Wonach seid ihr verrückt? Gibt es etwas, das euch so begeistert, dass ihr euch den ganzen Tag damit beschäftigen könntet? Wovon ihr am liebsten der ganzen Welt berichten würdet? Gewöhnlich oder ausgefallen? Wir möchten diesen Monat gerne eure liebsten Leidenschaften kennenlernen – verpackt sie uns in ein Gedicht!
Fußball, Computerspiele, Gitarre oder Tanzen – das sind Leidenschaften, die viele teilen. Ungewöhnlich geformte Kartoffelchips sammeln gehört wohl eher in die Kategorie „ausgefallenes Hobby“. Nicht für die US-Amerikanerin Myrtle Young, die bis zu ihrem Tod 2014 Chips sammelte, die im Aussehen an etwas oder jemanden erinnerten. Habt ihr vielleicht auch so ein Spezialinteresse oder kennt jemanden mit einer ungewöhnlichen Leidenschaft?
Auch das Gedicht, das wir euch diesen Monat vorstellen, stellt eine ganz besondere Liebe in den Mittelpunkt: die Liebe zu einer Farbe. „Angenommen, ich würde beginnen, indem ich sagte, ich hätte mich in eine Farbe verliebt.“ – so fängt der erste von insgesamt 240 durchnummerierten Absätzen an, von denen wir euch die ersten drei zeigen. Sie stammen aus dem Band „Bluets“ der Lyrikerin und Kritikerin Maggie Nelson, in dem sie ihre Leidenschaft für die Farbe Blau in allen Facetten beschreibt.
Foto: Jeff Siepman/Unsplash
Schreibt uns im Juni ein Gedicht über eure absolute Leidenschaft! Was ist das eine Thema, Hobby, Interesse, das euch nicht mehr loslässt? Was sammelt ihr, was macht ihr jeden Tag, ohne was könnt ihr nicht leben? Schreibt eine poetische Liebeserklärung an die eine Sache, die euch total begeistert! Beschreibt sie so, als würdet ihr sie jemandem erklären, der noch nie davon gehört hat, selbst wenn es etwas Bekanntes wie Schwimmen oder Malen ist. Wir freuen uns im Juni auf eure Einsendungen zum Thema „Jedes blaue Objekt eine Art brennender Dornbusch“!
Maggie Nelson
1. Angenommen, ich würde beginnen, indem ich sagte, ich hätte mich in eine Farbe verliebt. Angenommen, ich würde es sagen, als wäre es eine Beichte; angenommen, ich würde meine Serviette zerfetzen, während wir uns unterhielten. Es fing langsam an. Als Wertschätzung, als Wahlverwandtschaft. Dann, eines Tages, wurde es ernster. Dann (während ich in eine leere Teetasse schaue, deren Boden befleckt ist mit einer dünnen, braunen Ausscheidung, spiralförmig gerollt wie ein Seepferdchen) wurde es irgendwie persönlich.

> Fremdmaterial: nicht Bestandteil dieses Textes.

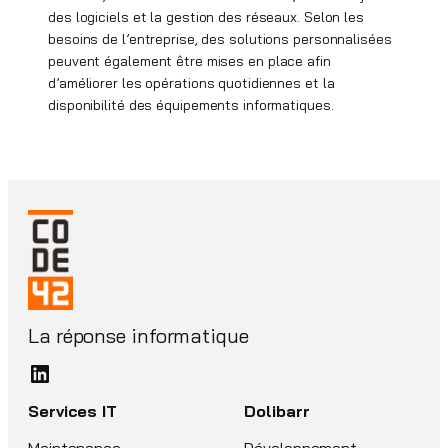
des logiciels et la gestion des réseaux. Selon les
besoins de l’entreprise, des solutions personnalisées
peuvent également être mises en place afin
d’améliorer les opérations quotidiennes et la
disponibilité des équipements informatiques.
La réponse informatique
LinkedIn
Services IT
Dolibarr
Maintenance
Développement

2. Und so verliebte ich mich in eine Farbe – in diesem Fall in die Farbe Blau –, wie durch eine Verzauberung, eine Verzauberung, die ich verteidigte und gegen die ich mich wehrte – immer im Wechsel.
3. Gut, was ist schon dabei? Ein Wahn aus freien Stücken, könnte man sagen. Jedes blaue Objekt eine Art brennender Dornbusch, ein heimlicher Code, nur für eine einzige Agentin bestimmt, ein X auf einer Karte, die viel zu diffus ist, um sie jemals ganz zu entfalten, die jedoch das gesamte begreifbare Universum umfasst. Wie können all die Fetzen blauer Müllbeutel, die in Brombeersträuchern hängen, oder die strahlend blauen Planen, die über den Shantys und den Fischbuden der Welt flattern – wie können sie im Wesentlichen die Fingerabdrücke Gottes darstellen? Ich will versuchen, das zu erklären.
Maggie Nelson Geboren 1973, ist Dichterin, Kritikerin und Essayistin. Sie lehrt an der University of Southern California und lebt mit ihrer Familie in Los Angeles. Für ihr hoch gelobtes Buch “Die Argonauten”, 2017 in deutscher Übersetzung veröffentlicht, wurde sie mit dem National Book Critics Circle Award ausgezeichnet. Zuletzt erschien von ihr 2020 “Die roten Stellen. Autobiographie eines Prozesses”.